Actor Henry Edwards (27 August 1827 – 9 June 1891) in costume that appears to be for the role of Major-General Stanley in Gilbert & Sullivan's The Pirates of Penzance.
Something of a polymath, Edwards' extensive interest in the natural sciences was outlined in A Mingled Yarn: Henry Edwards, Thespian and Naturalist, in the Austral Land of Plenty, 1853-1866 (Tom W. May, Historical Records of Australian Science, vol. 11, no. 3, June 1997, pp. 407-418.)
"Henry Edwards was a man of diverse interests across the arts and sciences. In the realm of so-called 'amateur' science, he perhaps had few contemporary rivals. An actor by profession, Edwards came to Melbourne as a young man in the early 1850s, and was involved in the burgeoning scientific circles of the period. His brother William published works in Melbourne on criminal phrenology and mesmerism.

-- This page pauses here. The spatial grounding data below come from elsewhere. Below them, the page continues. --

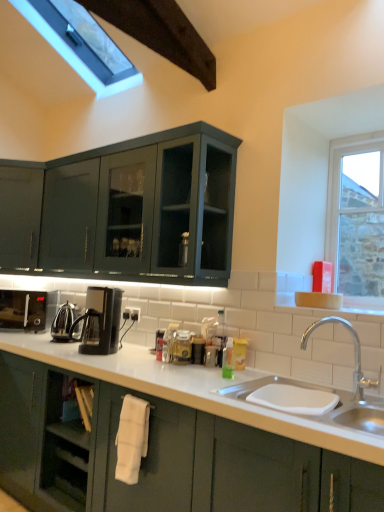 Question: Should I look upward or downward to see polished stainless steel kettle at center-left, marked as the second appliance in a front-to-back arrangement?

Choices:
 (A) up
 (B) down

Answer: (B)

Question: From a real-world perspective, is white fabric towel at lower center located beneath white ceramic sink at lower center?

Choices:
 (A) yes
 (B) no

Answer: (A)

Question: Is white fabric towel at lower center smaller than white ceramic sink at lower center?

Choices:
 (A) yes
 (B) no

Answer: (A)

Question: Considering the relative sizes of white fabric towel at lower center and white ceramic sink at lower center in the image provided, is white fabric towel at lower center shorter than white ceramic sink at lower center?

Choices:
 (A) yes
 (B) no

Answer: (B)

Question: Is white fabric towel at lower center taller than white ceramic sink at lower center?

Choices:
 (A) yes
 (B) no

Answer: (A)

Question: Is white fabric towel at lower center far from white ceramic sink at lower center?

Choices:
 (A) yes
 (B) no

Answer: (B)

Question: From the image's perspective, does white fabric towel at lower center appear lower than white ceramic sink at lower center?

Choices:
 (A) no
 (B) yes

Answer: (B)

Question: Considering the relative sizes of white glossy sink at lower right and black plastic coffee machine at center, the first coffee machine viewed from the front, in the image provided, is white glossy sink at lower right bigger than black plastic coffee machine at center, the first coffee machine viewed from the front,?

Choices:
 (A) yes
 (B) no

Answer: (A)

Question: Is white glossy sink at lower right closer to the viewer compared to black plastic coffee machine at center, the first coffee machine viewed from the front?

Choices:
 (A) yes
 (B) no

Answer: (A)

Question: Is black plastic coffee machine at center, the first coffee machine viewed from the front, at the back of white glossy sink at lower right?

Choices:
 (A) yes
 (B) no

Answer: (B)

Question: Is white glossy sink at lower right next to black plastic coffee machine at center, acting as the second coffee machine starting from the left, and touching it?

Choices:
 (A) no
 (B) yes

Answer: (A)

Question: Is white glossy sink at lower right smaller than black plastic coffee machine at center, marked as the second coffee machine in a back-to-front arrangement?

Choices:
 (A) no
 (B) yes

Answer: (A)

Question: Does white glossy sink at lower right have a lesser height compared to black plastic coffee machine at center, marked as the second coffee machine in a back-to-front arrangement?

Choices:
 (A) no
 (B) yes

Answer: (A)

Question: Is black plastic coffee machine at lower left, acting as the first coffee machine starting from the left, positioned with its back to white glossy sink at lower right?

Choices:
 (A) yes
 (B) no

Answer: (B) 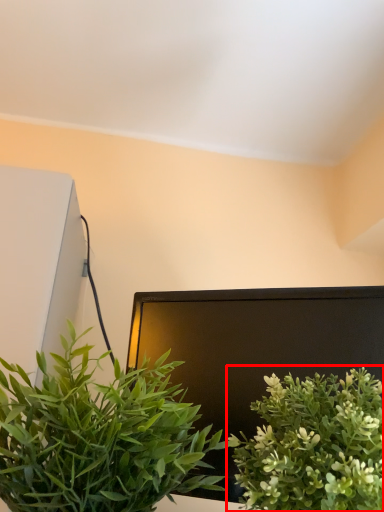 Question: In this image, where is houseplant (annotated by the red box) located relative to houseplant?

Choices:
 (A) left
 (B) right

Answer: (B) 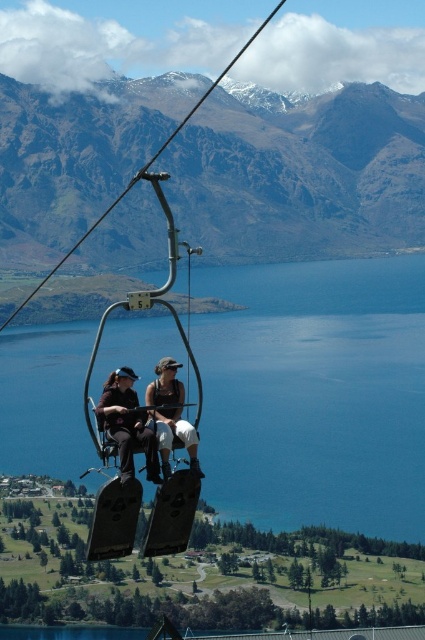 Between blue water at center and matte black jacket at center, which one is positioned higher?

blue water at center is higher up.

Is blue water at center below matte black jacket at center?

Incorrect, blue water at center is not positioned below matte black jacket at center.

Which is behind, point (266, 317) or point (153, 380)?

Positioned behind is point (266, 317).

Locate an element on the screen. This screenshot has width=425, height=640. blue water at center is located at coordinates (316, 394).

In the scene shown: Which is below, rugged brown mountain at upper center or metallic gray ski lift at center?

metallic gray ski lift at center

Can you confirm if rugged brown mountain at upper center is positioned to the right of metallic gray ski lift at center?

Yes, rugged brown mountain at upper center is to the right of metallic gray ski lift at center.

Between point (198, 218) and point (90, 548), which one is positioned in front?

Positioned in front is point (90, 548).

Find the location of a particular element. rugged brown mountain at upper center is located at coordinates (300, 173).

Between metallic gray ski lift seat at center and matte black seat at center, which one appears on the left side from the viewer's perspective?

matte black seat at center

Is metallic gray ski lift seat at center positioned in front of matte black seat at center?

Yes, metallic gray ski lift seat at center is in front of matte black seat at center.

Describe the element at coordinates (172, 515) in the screenshot. I see `metallic gray ski lift seat at center` at that location.

Where is `metallic gray ski lift seat at center`? metallic gray ski lift seat at center is located at coordinates (172, 515). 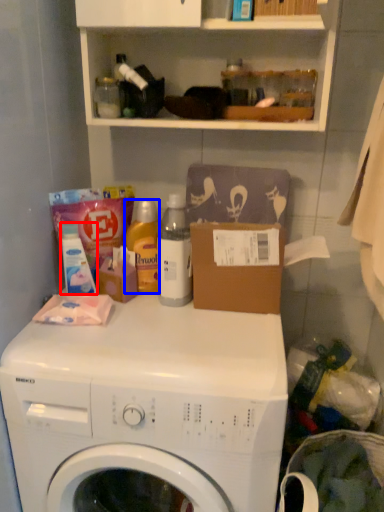 Question: Which object appears closest to the camera in this image, toiletry (highlighted by a red box) or cleaning product (highlighted by a blue box)?

Choices:
 (A) toiletry
 (B) cleaning product

Answer: (A) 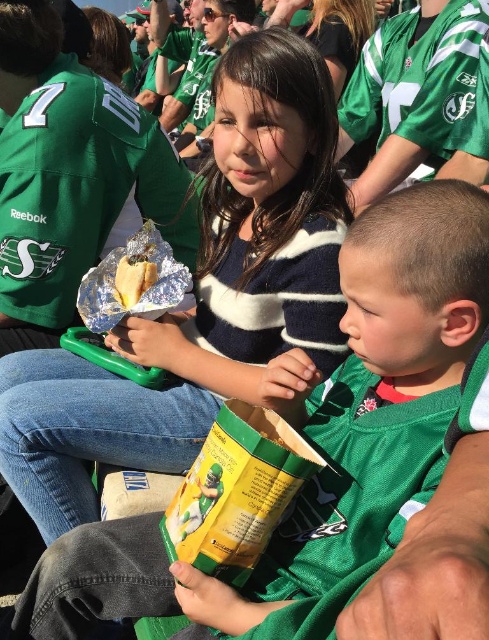 Question: Considering the real-world distances, which object is closest to the shiny foil burrito at center?

Choices:
 (A) striped sweater at center
 (B) green matte jersey at center

Answer: (A)

Question: Can you confirm if green matte jersey at center is bigger than striped sweater at center?

Choices:
 (A) yes
 (B) no

Answer: (B)

Question: Among these objects, which one is farthest from the camera?

Choices:
 (A) striped sweater at center
 (B) shiny foil burrito at center
 (C) green matte jersey at center

Answer: (B)

Question: Does striped sweater at center lie behind shiny foil burrito at center?

Choices:
 (A) no
 (B) yes

Answer: (A)

Question: Is green matte jersey at center positioned in front of shiny foil burrito at center?

Choices:
 (A) no
 (B) yes

Answer: (B)

Question: Which object is the farthest from the shiny foil burrito at center?

Choices:
 (A) striped sweater at center
 (B) green matte jersey at center

Answer: (B) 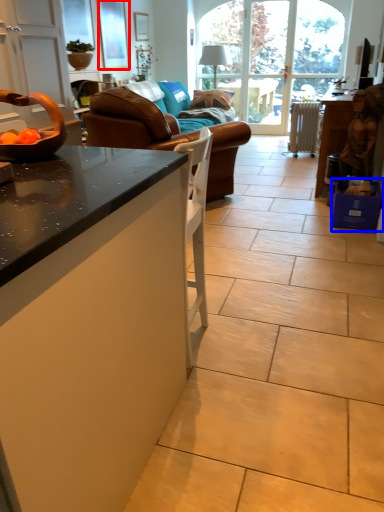 Question: Which point is closer to the camera, picture frame (highlighted by a red box) or box (highlighted by a blue box)?

Choices:
 (A) picture frame
 (B) box

Answer: (B) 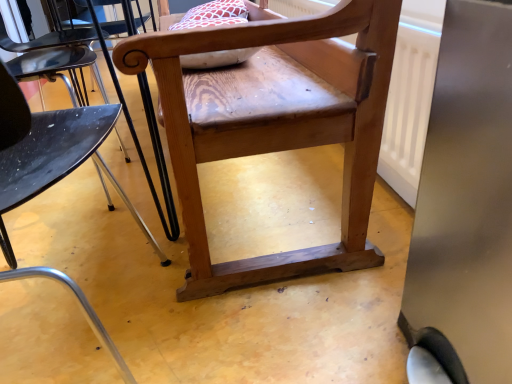 Question: Is natural wood chair at center, the 1th chair viewed from the back, completely or partially outside of wooden chair at center, arranged as the 1th chair when viewed from the front?

Choices:
 (A) yes
 (B) no

Answer: (A)

Question: From a real-world perspective, does natural wood chair at center, the 1th chair viewed from the back, stand above wooden chair at center, which appears as the 2th chair when viewed from the back?

Choices:
 (A) yes
 (B) no

Answer: (B)

Question: From the image's perspective, is natural wood chair at center, the 1th chair viewed from the back, located beneath wooden chair at center, arranged as the 1th chair when viewed from the front?

Choices:
 (A) yes
 (B) no

Answer: (B)

Question: Is natural wood chair at center, arranged as the second chair when viewed from the front, smaller than wooden chair at center, arranged as the 1th chair when viewed from the front?

Choices:
 (A) no
 (B) yes

Answer: (A)

Question: From the image's perspective, is natural wood chair at center, the 1th chair viewed from the back, on wooden chair at center, arranged as the 1th chair when viewed from the front?

Choices:
 (A) no
 (B) yes

Answer: (B)

Question: Does natural wood chair at center, the 1th chair viewed from the back, turn towards wooden chair at center, which appears as the 2th chair when viewed from the back?

Choices:
 (A) no
 (B) yes

Answer: (B)

Question: Can you confirm if wooden chair at center, arranged as the 1th chair when viewed from the front, is positioned to the left of natural wood chair at center, arranged as the second chair when viewed from the front?

Choices:
 (A) no
 (B) yes

Answer: (B)

Question: Can you confirm if wooden chair at center, which appears as the 2th chair when viewed from the back, is taller than natural wood chair at center, the 1th chair viewed from the back?

Choices:
 (A) yes
 (B) no

Answer: (A)

Question: Is natural wood chair at center, arranged as the second chair when viewed from the front, at the back of wooden chair at center, which appears as the 2th chair when viewed from the back?

Choices:
 (A) yes
 (B) no

Answer: (B)

Question: Is wooden chair at center, arranged as the 1th chair when viewed from the front, wider than natural wood chair at center, the 1th chair viewed from the back?

Choices:
 (A) yes
 (B) no

Answer: (B)

Question: From a real-world perspective, is wooden chair at center, arranged as the 1th chair when viewed from the front, located beneath natural wood chair at center, arranged as the second chair when viewed from the front?

Choices:
 (A) yes
 (B) no

Answer: (B)

Question: Is wooden chair at center, arranged as the 1th chair when viewed from the front, smaller than natural wood chair at center, the 1th chair viewed from the back?

Choices:
 (A) no
 (B) yes

Answer: (B)

Question: Relative to wooden chair at center, which appears as the 2th chair when viewed from the back, is natural wood chair at center, arranged as the second chair when viewed from the front, in front or behind?

Choices:
 (A) front
 (B) behind

Answer: (B)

Henry made many collections around Melbourne, and the National Museum of Victoria's collection of Australian insects was partly established from his private material. Edwards left Australia for America in 1866 and died in New York in 1891. His private entomological collection, one of the largest in the world at the time, was acquired by the American Museum of Natural History. Edwards had been a correspondent of Ferdinand von Mueller, and had provided Charles Darwin with data for The Descent of Man. His letters to hundreds of correspondents reveal much about the nature and practice of entomology in the colonial era."
While a resident of San Francisco, Edwards helped found the infamous Bohemian Club. Still active today, the club's all-male membership includes prominent politicians, businessmen, members of the arts, and militaries from around the world. Meeting annually at the secretive Bohemian Grove in northern California, the group is the subject of ongoing conspiracy theories.